Comment comptez-vous veiller au développement de «France Soir» sans mettre les pieds en France?
C'est tout à fait compatible. Les propriétaires des autres grands journaux ne s'occupent pas non plus directement de leurs affaires. Dans mes entreprises travaillent des dizaines de milliers de gens, et il y a des entreprises où je n'ai jamais été présent. Nous avons à Moscou une équipe très professionnelle, qui connaît bien les médias, et sait très bien gérer à distance. La gestion administrative de «France Soir» sera probablement assurée par l'équipe actuellement en place. La direction éditoriale de «France Soir» sera changée. J'ai là deux candidatures en vue, deux grands noms de la presse française.
"France Soir» doit devenir un vrai journal d'informations générales, sans penchant politique, comme il était avant" (*).
Vous allez donc changer la rédaction en chef de «France Soir»?
Bien sûr. «France Soir» doit devenir un vrai journal d'informations générales, sans penchant politique, comme il était avant. Ce ne sera pas un journal à sensation qui attire l'attention des lecteurs avec des sujets grotesques et des photos grotesques.
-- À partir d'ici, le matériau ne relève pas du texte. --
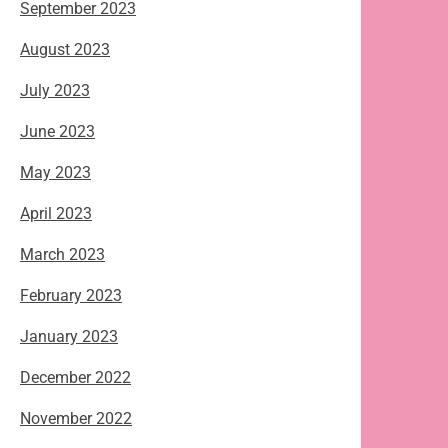
September 2023
August 2023
July 2023
June 2023
May 2023
April 2023
March 2023
February 2023
January 2023
December 2022
November 2022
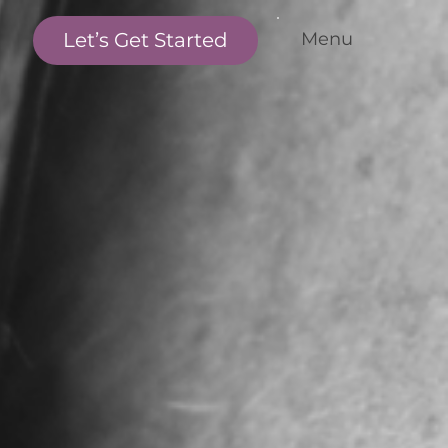
Let’s Get Started
Menu
me
r Standards
r Services
nditions We Treat
r Outcomes
w it Works
et the Team
cations
ntact Us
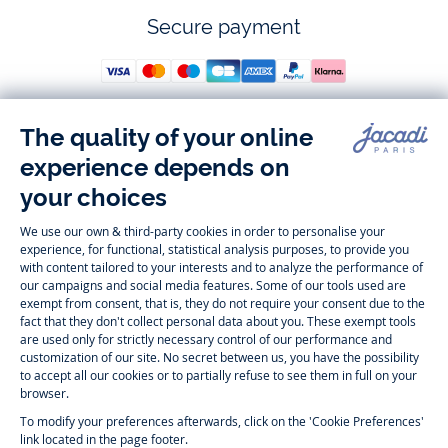
Secure payment
Follow us
Instagram
Tiktok
Facebook
Youtube
-
-
-
-
Jacadi
Jacadi
Jacadi
Jacadi
Paris
Paris
Paris
Paris
Timelessly elegant and trendy: On the Jacadi Paris website, a wide
variety of designer children’s clothes and chic
shoes
is waiting for little
girls and boys. From high quality bodysuits, jumpsuits and rompers for
newborns
over cute
dresses
, shirts and
pants
for
toddler boys and girls
to beautiful cardigans, sweaters, socks and other
accessories
for
children
aged 1 month to 12 years: Take a look at all collections that
Jacadi designed with love for detail. To face the cold of winter, discover
our
winter collection
:
outerwear
,
sweaters
, hats, tights, scarfs, and more.
For the holiday season, Jacadi also provides you with original
Christmas
gift ideas
that will make your little ones happy. During the
sale
, you can
get baby and children’s clothes, shoes and accessories designed by
Jacadi for up to 50 % off. Find the Jacadi collection
Essentiels
, and its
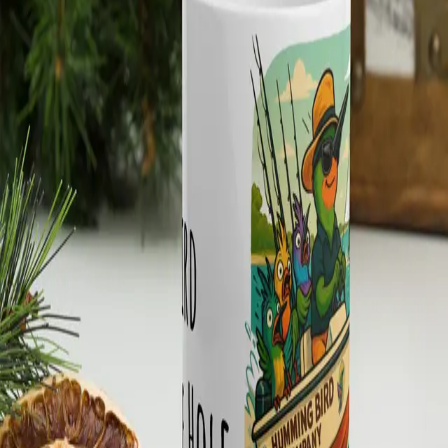
Meet the Crew
RockportBirdingHQ ↗
Shop Now
Your Cart
Your cart is empty.
Browse the shop →
← Back to Shop
Humming Bird Company
Mug - Huey “Early Bird
Gets the Hole” – Fishing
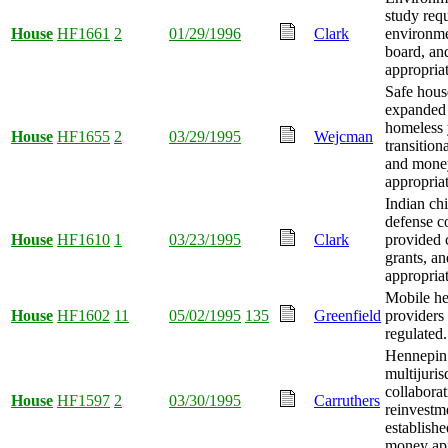
study req
House
HF1661
2
01/29/1996
Clark
environme
board, a
appropria
Safe hous
expanded 
homeless 
House
HF1655
2
03/29/1995
Wejcman
transition
and mone
appropria
Indian chi
defense c
House
HF1610
1
03/23/1995
Clark
provided 
grants, a
appropria
Mobile he
House
HF1602
11
05/02/1995
135
Greenfield
providers
regulated.
Hennepin
multijuris
collaborat
House
HF1597
2
03/30/1995
Carruthers
reinvestm
establishe
money app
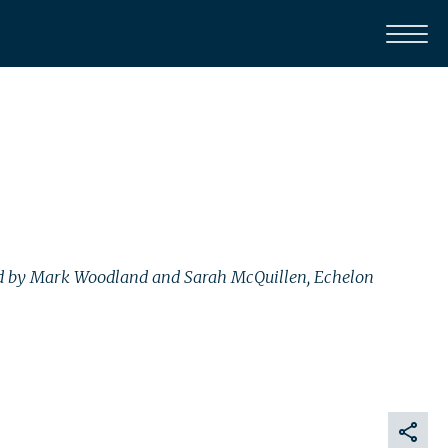
 Led by Mark Woodland and Sarah McQuillen, Echelon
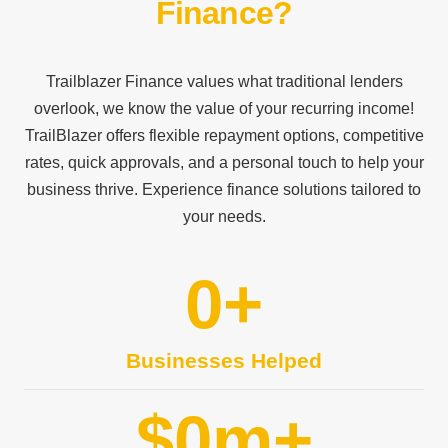
Finance?
Trailblazer Finance values what traditional lenders
overlook, we know the value of your recurring income!
TrailBlazer offers flexible repayment options, competitive
rates, quick approvals, and a personal touch to help your
business thrive. Experience finance solutions tailored to
your needs.
0
+
Businesses Helped
$
0
m+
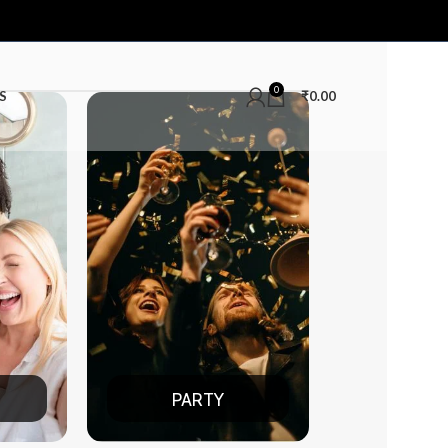
0
S
₹
0.00
ARTY
DATE NIGHT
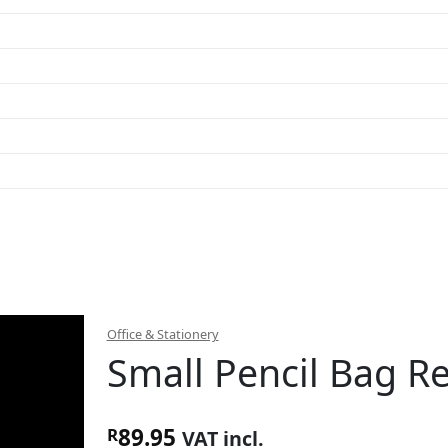
Office & Stationery
Small Pencil Bag R
89.95
R
VAT incl.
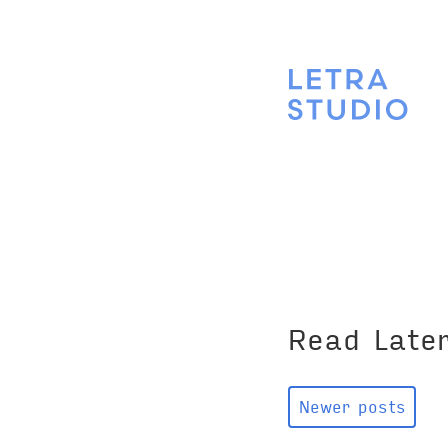
Read Late
Newer posts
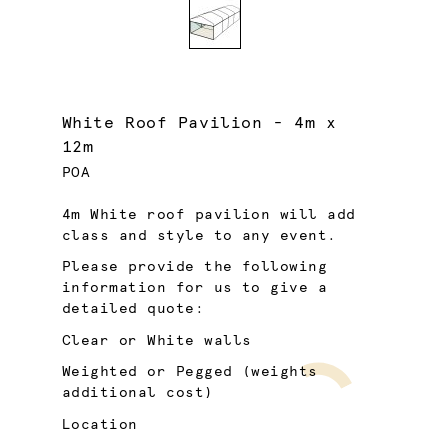
White Roof Pavilion - 4m x
12m
POA
4m White roof pavilion will add
class and style to any event.
Please provide the following
information for us to give a
detailed quote:
Clear or White walls
Weighted or Pegged (weights
additional cost)
Location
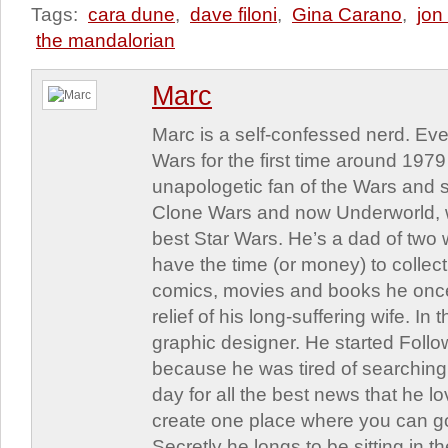
Tags:
cara dune
,
dave filoni
,
Gina Carano
,
jon
the mandalorian
Marc
Marc is a self-confessed nerd. Eve
Wars for the first time around 197
unapologetic fan of the Wars and st
Clone Wars and now Underworld, w
best Star Wars. He’s a dad of two
have the time (or money) to collect
comics, movies and books he once
relief of his long-suffering wife. In 
graphic designer. He started Follo
because he was tired of searching 
day for all the best news that he l
create one place where you can go 
Secretly he longs to be sitting in th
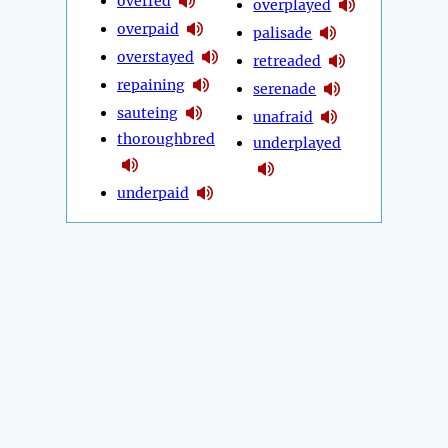
overfed
overplayed
overpaid
palisade
overstayed
retreaded
repaining
serenade
sauteing
unafraid
thoroughbred
underplayed
underpaid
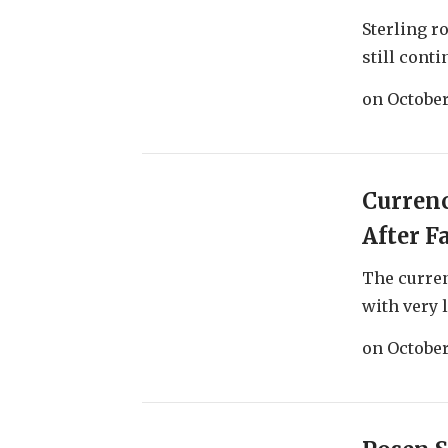
Sterling r
still conti
on
October
Currenc
After F
The curre
with very l
on
October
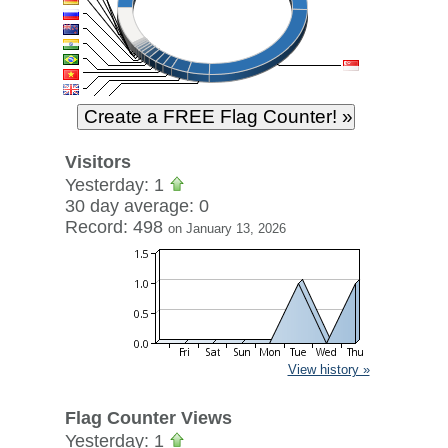
Visitors
Yesterday: 1
30 day average: 0
Record: 498
on January 13, 2026
View history »
Flag Counter Views
Yesterday: 1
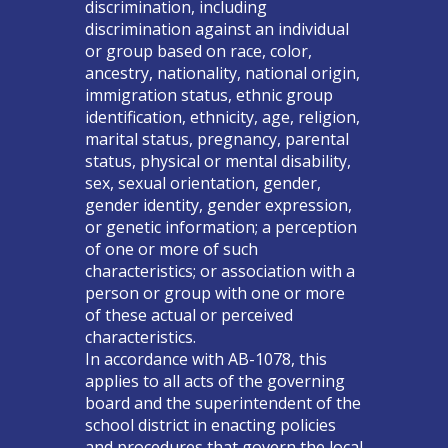
discrimination, including
discrimination against an individual
or group based on race, color,
ancestry, nationality, national origin,
immigration status, ethnic group
identification, ethnicity, age, religion,
marital status, pregnancy, parental
status, physical or mental disability,
sex, sexual orientation, gender,
gender identity, gender expression,
or genetic information; a perception
of one or more of such
characteristics; or association with a
person or group with one or more
of these actual or perceived
characteristics.
In accordance with AB-1078, this
applies to all acts of the governing
board and the superintendent of the
school district in enacting policies
and procedures that govern the local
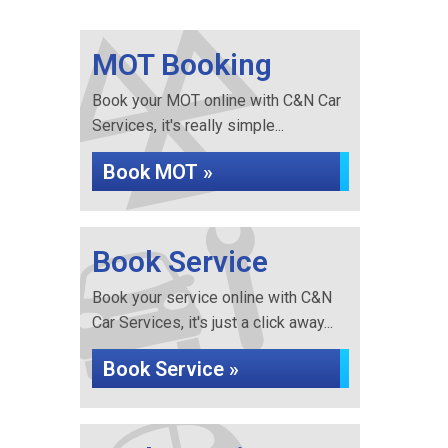
MOT Booking
Book your MOT online with C&N Car
Services, it's really simple...
Book MOT »
Book Service
Book your service online with C&N
Car Services, it's just a click away...
Book Service »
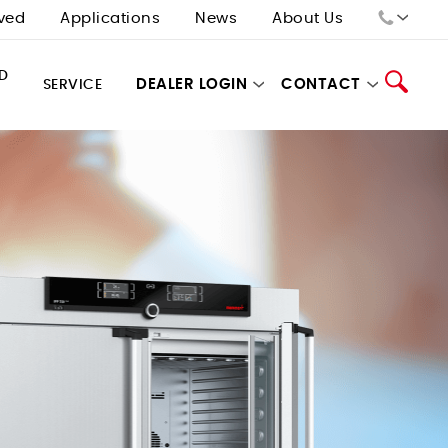
ved
Applications
News
About Us
Sales:
D
DEALER LOGIN
CONTACT
SERVICE
Tech Support:
Search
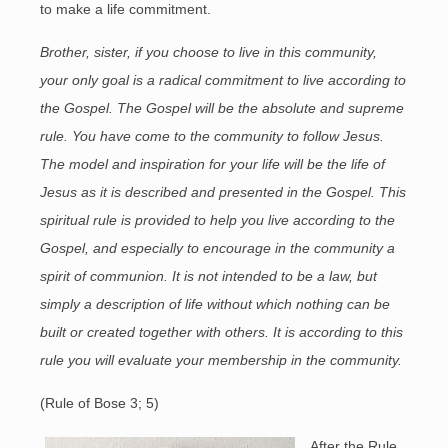
to make a life commitment.
Brother, sister, if you choose to live in this community,
your only goal is a radical commitment to live according to
the Gospel. The Gospel will be the absolute and supreme
rule. You have come to the community to follow Jesus.
The model and inspiration for your life will be the life of
Jesus as it is described and presented in the Gospel. This
spiritual rule is provided to help you live according to the
Gospel, and especially to encourage in the community a
spirit of communion. It is not intended to be a law, but
simply a description of life without which nothing can be
built or created together with others. It is according to this
rule you will evaluate your membership in the community.
(Rule of Bose 3; 5)
After the Rule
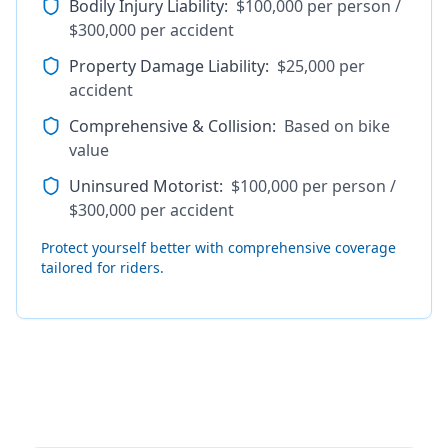
Bodily Injury Liability
:
$100,000 per person /
$300,000 per accident
Property Damage Liability
:
$25,000 per
accident
Comprehensive & Collision
:
Based on bike
value
Uninsured Motorist
:
$100,000 per person /
$300,000 per accident
Protect yourself better with comprehensive coverage
tailored for riders.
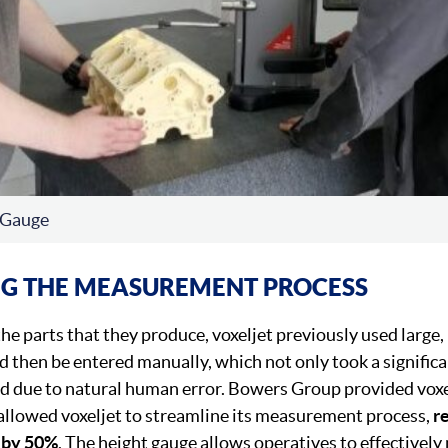
 Gauge
NG THE MEASUREMENT PROCESS
he parts that they produce, voxeljet previously used large,
hen be entered manually, which not only took a significa
d due to natural human error. Bowers Group provided voxe
allowed voxeljet to streamline its measurement process,
r
 by 50%
. The height gauge allows operatives to effectivel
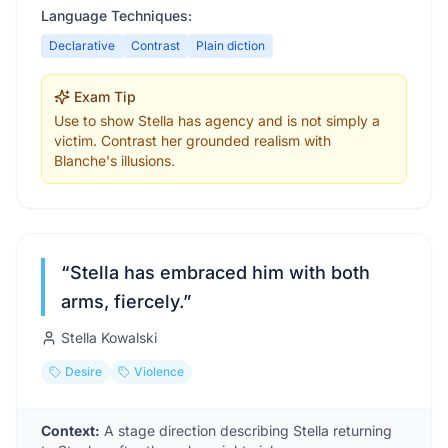
Language Techniques:
Declarative
Contrast
Plain diction
Exam Tip
Use to show Stella has agency and is not simply a
victim. Contrast her grounded realism with
Blanche's illusions.
“
Stella has embraced him with both
arms, fiercely.
”
Stella Kowalski
Desire
Violence
Context:
A stage direction describing Stella returning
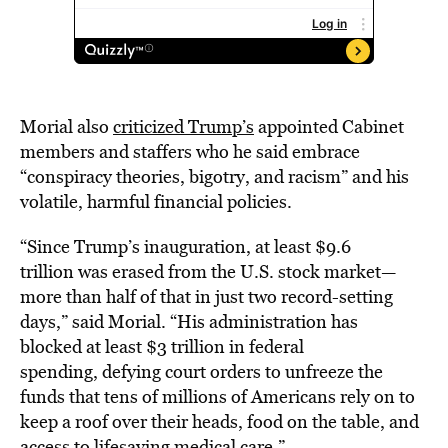
Morial also
criticized Trump’s
appointed Cabinet
members and staffers who he said embrace
“conspiracy theories, bigotry, and racism” and his
volatile, harmful financial policies.
“Since Trump’s inauguration, at least $9.6
trillion was erased from the U.S. stock market—
more than half of that in just two record-setting
days,” said Morial. “His administration has
blocked at least $3 trillion in federal
spending, defying court orders to unfreeze the
funds that tens of millions of Americans rely on to
keep a roof over their heads, food on the table, and
access to lifesaving medical care.”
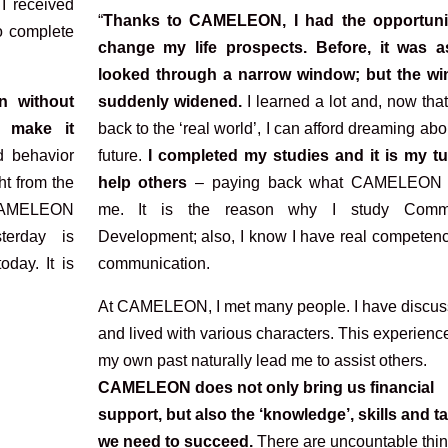
 I received
“
Thanks to CAMELEON, I had the opportuni
to complete
change my life prospects. Before, it was as
looked through a narrow window; but the w
n without
suddenly widened.
I learned a lot and, now tha
 make it
back to the ‘real world’, I can afford dreaming ab
 behavior
future.
I completed my studies and it is my tu
ht from the
help others
– paying back what CAMELEON 
t CAMELEON
me. It is the reason why I study Commu
terday is
Development; also, I know I have real competenc
oday. It is
communication.
At CAMELEON, I met many people. I have discu
and lived with various characters. This experienc
my own past naturally lead me to assist others.
CAMELEON does not only bring us financial
support, but also the ‘knowledge’, skills and ta
we need to succeed.
There are uncountable thin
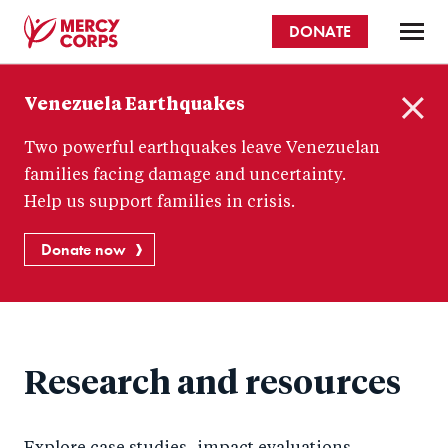
Skip
DONATE
to
main
Mercy
content
Venezuela Earthquakes
Corps
C
Two powerful earthquakes leave Venezuelan
l
o
families facing damage and uncertainty.
s
Help us support families in crisis.
e
Donate now
Research and resources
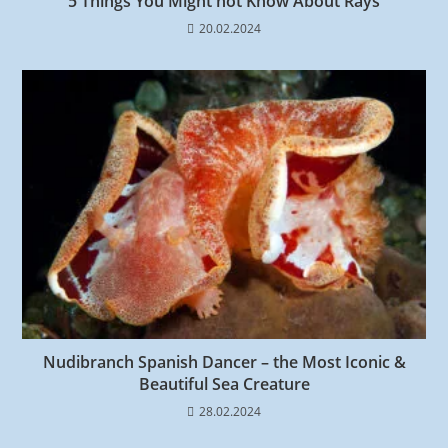
5 Things You Might not Know About Rays
20.02.2024
Nudibranch Spanish Dancer – the Most Iconic &
Beautiful Sea Creature
28.02.2024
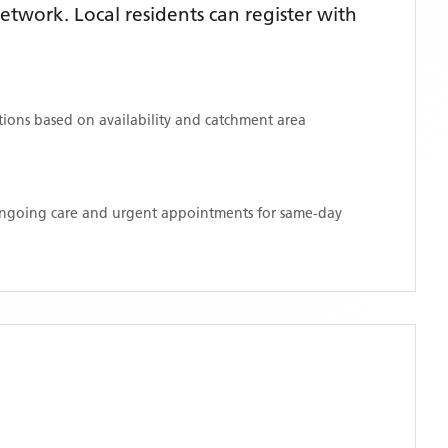
twork. Local residents can register with
ations based on availability and catchment area
 ongoing care and urgent appointments for same-day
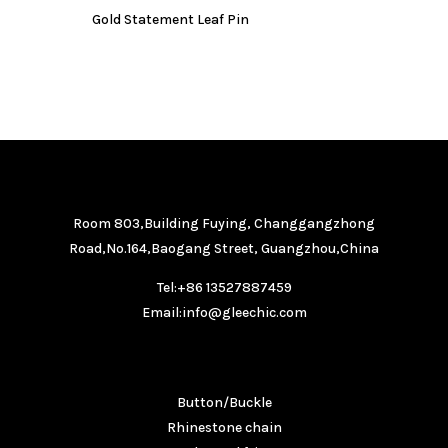
Gold Statement Leaf Pin
GET IN TOUCH
Room 803,Building Fuying, Changgangzhong
Road,No.164,Baogang Street, Guangzhou,China
Tel:+86 13527887459
Email:info@gleechic.com
PRODUCTS
Button/Buckle
Rhinestone chain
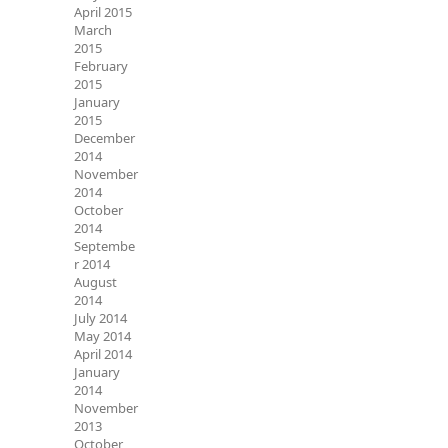
April 2015
March
2015
February
2015
January
2015
December
2014
November
2014
October
2014
Septembe
r 2014
August
2014
July 2014
May 2014
April 2014
January
2014
November
2013
October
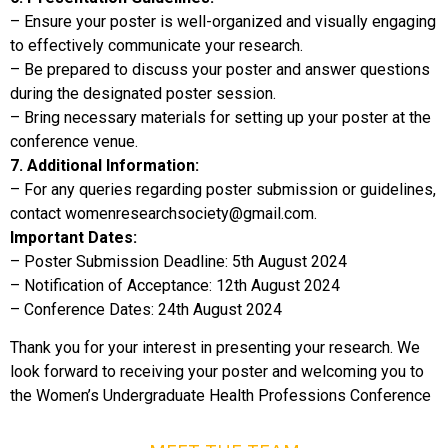
– Ensure your poster is well-organized and visually engaging
to effectively communicate your research.
– Be prepared to discuss your poster and answer questions
during the designated poster session.
– Bring necessary materials for setting up your poster at the
conference venue.
7. Additional Information:
– For any queries regarding poster submission or guidelines,
contact womenresearchsociety@gmail.com.
Important Dates:
– Poster Submission Deadline: 5th August 2024
– Notification of Acceptance: 12th August 2024
– Conference Dates: 24th August 2024
Thank you for your interest in presenting your research. We
look forward to receiving your poster and welcoming you to
the Women’s Undergraduate Health Professions Conference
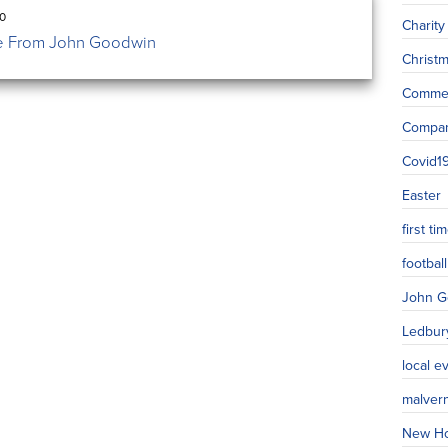
20
Charity
 From John Goodwin
Christ
Commer
Compa
Covid1
Easter
first t
football
John G
Ledbur
local e
malver
New H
Avez-vous un modèle étranger?
«Les Nouvelles de Moscou» (hebdomadaire assez compassé, dont Gaydamak a pris le contrôle en 2005, ndlr). Le point commun avec «France Soir» est que ce journal était aussi moribond quand je l'ai repris et qu'il est devenu aujourd'hui le fleuron de la presse russe (qualité qui a échappé encore à la plupart des observateurs, ndlr).
Outre «les Nouvelles de Moscou», vous avez acquis récemment une radio russe, manifesté votre intérêt pour une télévision en Israël, et maintenant pour «France Soir». Vous voulez devenir un grand patron de presse?
Je sais bien qu'avec la presse, comme avec le sport, il est très incertain de gagner de l'argent. Mais à partir du moment où mes autres activités marchent très très bien, on peut investir dans une affaire de principe. Acheter un nom comme «France Soir», qui appartient au patrimoine culturel français, c'est très honorifique. En étant dans la presse, on peut, sans exprimer sa propre position, au moins s'assurer que l'on respecte une certaine rigueur. Moi-même, j'ai été suffisamment exposé par la presse française, d'une manière tout à fait arbitraire, pour souhaiter qu'on respecte une certaine rigueur.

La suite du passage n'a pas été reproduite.